Die naheliegende Wahrheit besteht also darin, dass die damaligen Deutschen überwiegend dabei waren, weil sie Hitlers Ziele teilten. Will allerdings gleich einen wesentlichen Einwand loswerden und eine – m.E. unbedingt notwendige korrigierende Ergänzung – anbringen, die für die Sache des Nationalsozialismus und auch für die Frage nach den Gründen der Deutschen für das Mitmachen entscheidend ist: Hitlers primäres Ziel war nicht die „Vernichtung der Juden“. Hitlers und seiner Anhänger primäres Ziel war schon Deutschland, Deutschlands Größe, Deutschlands Wiederaufstieg, zusammengefasst in kraftvollen Losungen wie „Deutschland, erwache!“ oder „Make Deutschland great again“ oder „Deutschland über alles“ oder „Deutschland first“ – mithin lauter Botschaften, die für Patrioten auch international unwiderstehlich zu sein scheinen. Aus diesem nationalen Drang heraus, aus diesem „pro“, aus diesem eindeutig gefassten „dafür“ sind Juden schlussendlich als Hindernis ins Visier geraten, wieder plakativ: „Die Juden sind unser“ – der Deutschen – „Unglück!“ Gefolgt von der Therapie „Juda, verrecke!“ Möchte wiederholen, was ich beim Stichwort „Antisemitismus“ schon mal behauptet habe: Konstitutiv ist das „pro“ – wofür sind denn normale Leute, Völker, Politiker, sodass ihnen deswegen Juden störend auffallen? Das ließe sich einer vernünftigen Befassung mit den politischen Zielen des Nationalsozialismus schon entnehmen.

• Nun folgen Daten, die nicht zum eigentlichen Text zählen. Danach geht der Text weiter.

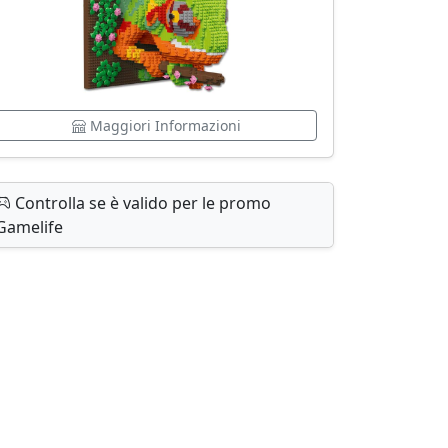
Maggiori Informazioni
Controlla se è valido per le promo
Gamelife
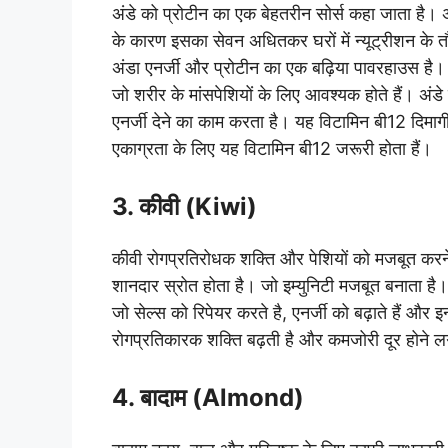
अंडे को प्रोटीन का एक बेहतरीन सोर्स कहा जाता है।
के कारण इसका सेवन अधितकर घरों में न्यूट्रीशन के 
अंडा एनर्जी और प्रोटीन का एक बढ़िया पावरहाउस है। अंड
जो शरीर के मांसपेशियों के लिए आवश्यक होते हैं। अंड
एनर्जी देने का काम करता है। यह विटामिन बी12 दिम
एकाग्रता के लिए यह विटामिन बी12 जरूरी होता हैं।
3. कीवी (Kiwi)
कीवी रोगप्रतिरोधक शक्ति और पेशियों को मजबूत कर
शानदार स्रोत होता है। जो इम्युनिटी मजबूत बनाता है। क
जो सेल्स को रिपेयर करते है, एनर्जी को बढ़ाते हैं और 
रोगप्रतिकारक शक्ति बढ़ती है और कमजोरी दूर होने लग
4. बादाम (Almond)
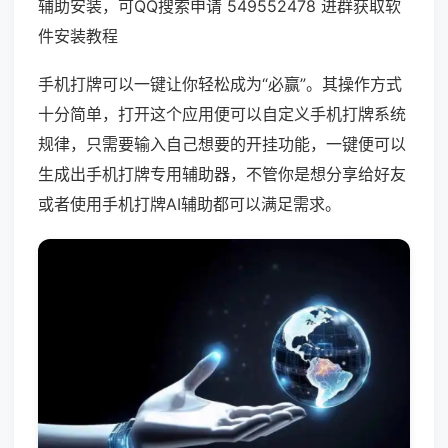
辅助安装，可QQ搜索申请 549552478 进群获取软
件安装教程
手机打牌可以一键让你轻松成为“必赢”。其操作方式
十分简单，打开这个应用便可以自定义手机打牌系统
规律，只需要输入自己想要的开挂功能，一键便可以
生成出手机打牌专用辅助器，不管你是想分享给好友
或者使用手机打牌AI辅助都可以满足需求。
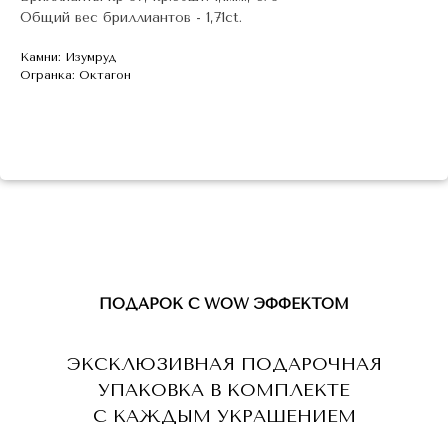
Общий вес бриллиантов - 1,71ct.
Камни: Изумруд
Огранка: Октагон
ПОДАРОК С WOW ЭФФЕКТОМ
ЭКСКЛЮЗИВНАЯ ПОДАРОЧНАЯ
УПАКОВКА В КОМПЛЕКТЕ
С КАЖДЫМ УКРАШЕНИЕМ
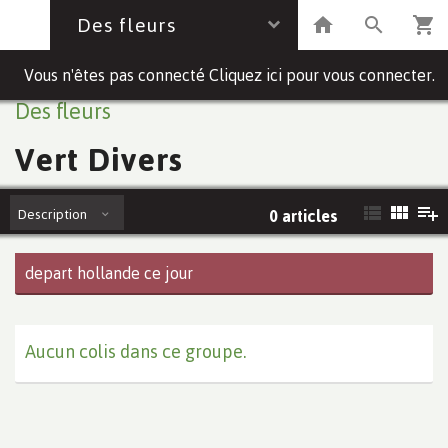
Des fleurs
Vous n'êtes pas connecté Cliquez ici pour vous connecter.
Des fleurs
Vert Divers
Description
0 articles
depart hollande ce jour
Aucun colis dans ce groupe.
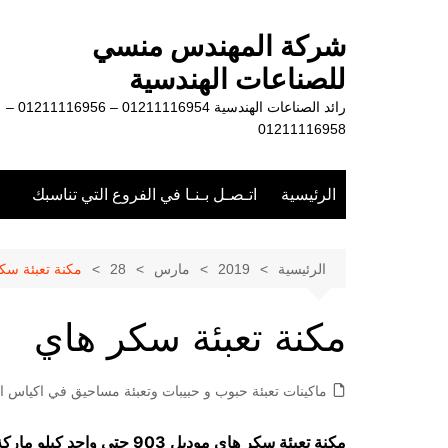
لتجاوز
لى
شركة المهندس منسي
لمحتوى
للصناعات الهندسية
رائد الصناعات الهندسية 01211116954 – 01211116956 –
01211116958
الرئيسية
اتـصـل بـنـا في الفروع التي تناسبك
الرئيسية
2019
مارس
28
مكنة تعبئة سك
مكنة تعبئة سكر هاي
ماكينات تعبئة حبوب و حبيبات وتعبئة مساحيق في اكياس او
مكنة تعبئة سكر هاي موديل 903 حتي واحد كيلو ماركة مهندس منسي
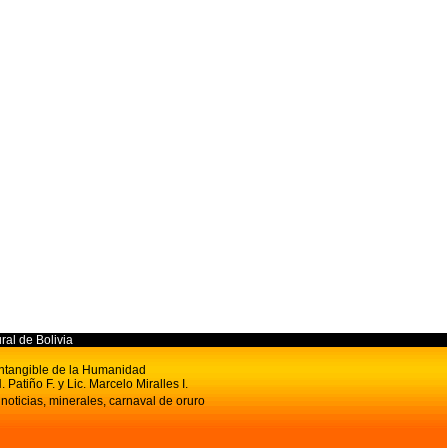
ural de Bolivia
 Intangible de la Humanidad
. Patiño F. y Lic. Marcelo Miralles I.
 noticias, minerales, carnaval de oruro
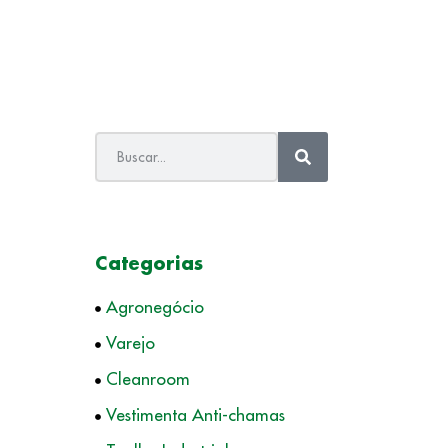
Categorias
Agronegócio
Varejo
Cleanroom
Vestimenta Anti-chamas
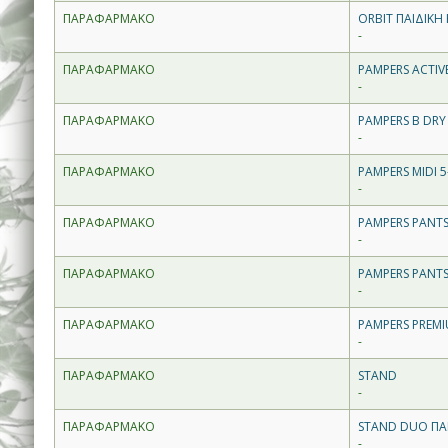
ΠΑΡΑΦΑΡΜΑΚΟ
ORBIT ΠΑΙΔΙΚΗ
-
ΠΑΡΑΦΑΡΜΑΚΟ
PAMPERS ACTIV
-
ΠΑΡΑΦΑΡΜΑΚΟ
PAMPERS B DRY 
-
ΠΑΡΑΦΑΡΜΑΚΟ
PAMPERS MIDI 5
-
ΠΑΡΑΦΑΡΜΑΚΟ
PAMPERS PANTS
-
ΠΑΡΑΦΑΡΜΑΚΟ
PAMPERS PANTS
-
ΠΑΡΑΦΑΡΜΑΚΟ
PAMPERS PREMI
-
ΠΑΡΑΦΑΡΜΑΚΟ
STAND
-
ΠΑΡΑΦΑΡΜΑΚΟ
STAND DUO ΠΑ
-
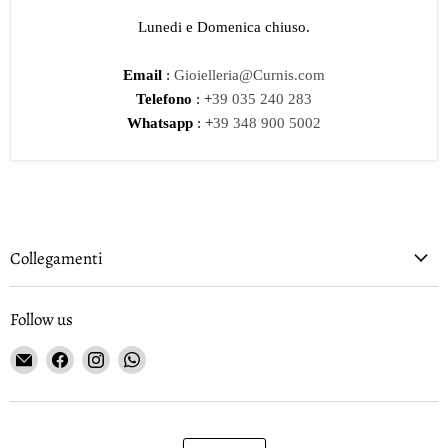
Lunedi e Domenica chiuso.
Email
:
Gioielleria@Curnis.com
Telefono
: +
39 035 240 283
Whatsapp
: +
39 348 900 5002
Collegamenti
Follow us
Email
Find
Find
Find
Gioielleria
us
us
us
Curnis
on
on
on
Facebook
Instagram
WhatsApp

Mein zweiter Einwand: Goldhagen kommt bei der Bestimmung des Völkermords über die anerkannte, durchgesetzte und gültige Tautologie des „Antisemitismus“ nicht hinaus: Antisemiten haben etwas gegen Juden, weil sie judenfeindlich eingestellt sind … Er ergänzt diese Tautologie um die Beifügung „eliminatorisch“, um den Völkermord analytisch einzufangen, und ist damit im Grunde genommen fertig. Aber da fehlt was, siehe oben; das wofür.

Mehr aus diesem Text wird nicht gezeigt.